» **Work to be completed**:
The answer must be a single number: how many lines in the entries hold the string "lịch".

» **Material for this exercise**:

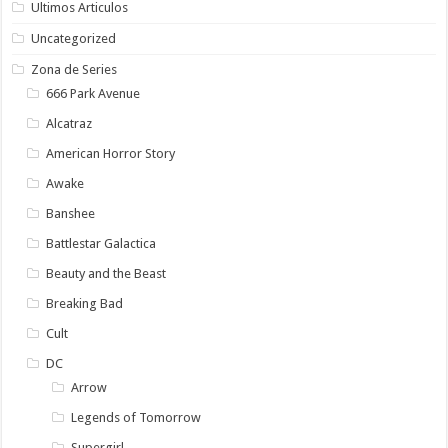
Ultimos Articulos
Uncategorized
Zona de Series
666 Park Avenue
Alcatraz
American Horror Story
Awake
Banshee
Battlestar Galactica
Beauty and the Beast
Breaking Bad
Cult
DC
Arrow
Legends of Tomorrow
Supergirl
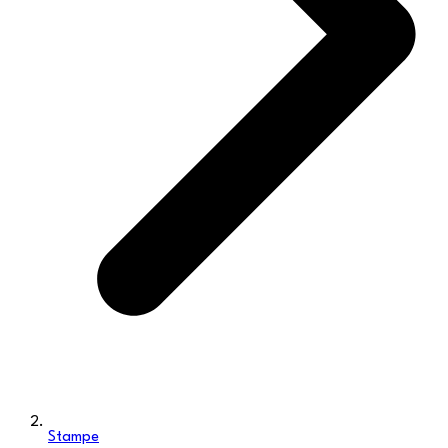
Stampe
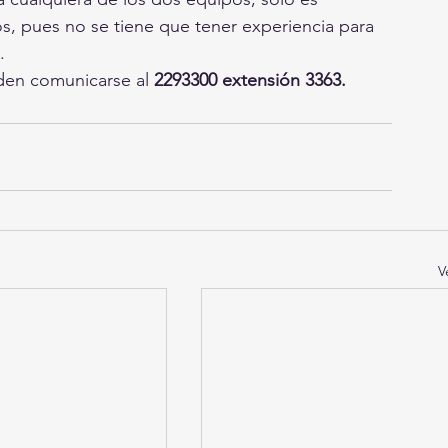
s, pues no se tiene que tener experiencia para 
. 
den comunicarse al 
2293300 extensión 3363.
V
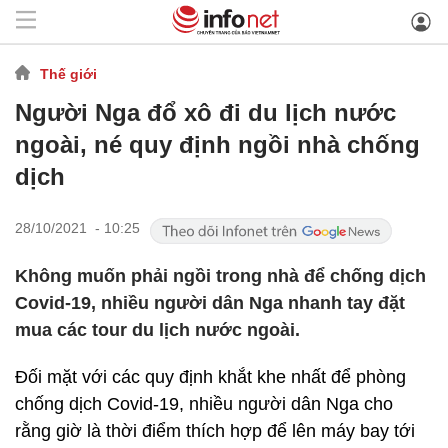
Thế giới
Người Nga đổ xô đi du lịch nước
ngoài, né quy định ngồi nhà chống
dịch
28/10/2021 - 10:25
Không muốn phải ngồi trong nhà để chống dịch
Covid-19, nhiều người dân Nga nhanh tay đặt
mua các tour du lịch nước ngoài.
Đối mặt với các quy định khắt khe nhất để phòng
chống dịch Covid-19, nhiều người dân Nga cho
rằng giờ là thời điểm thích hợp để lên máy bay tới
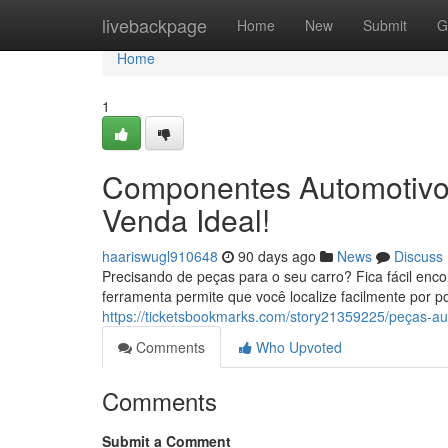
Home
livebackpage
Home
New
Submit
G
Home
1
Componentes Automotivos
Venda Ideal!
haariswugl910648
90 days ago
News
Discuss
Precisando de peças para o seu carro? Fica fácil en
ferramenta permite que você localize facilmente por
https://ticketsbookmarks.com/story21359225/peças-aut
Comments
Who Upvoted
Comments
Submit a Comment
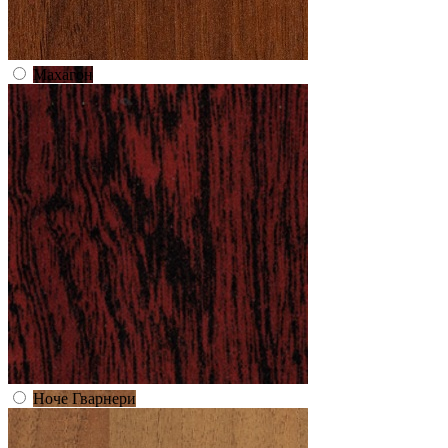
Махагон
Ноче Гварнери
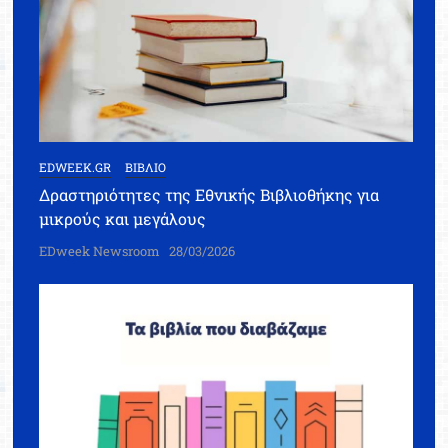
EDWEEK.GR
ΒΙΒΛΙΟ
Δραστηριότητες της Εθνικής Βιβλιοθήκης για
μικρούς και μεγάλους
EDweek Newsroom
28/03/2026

» **Response area**:
2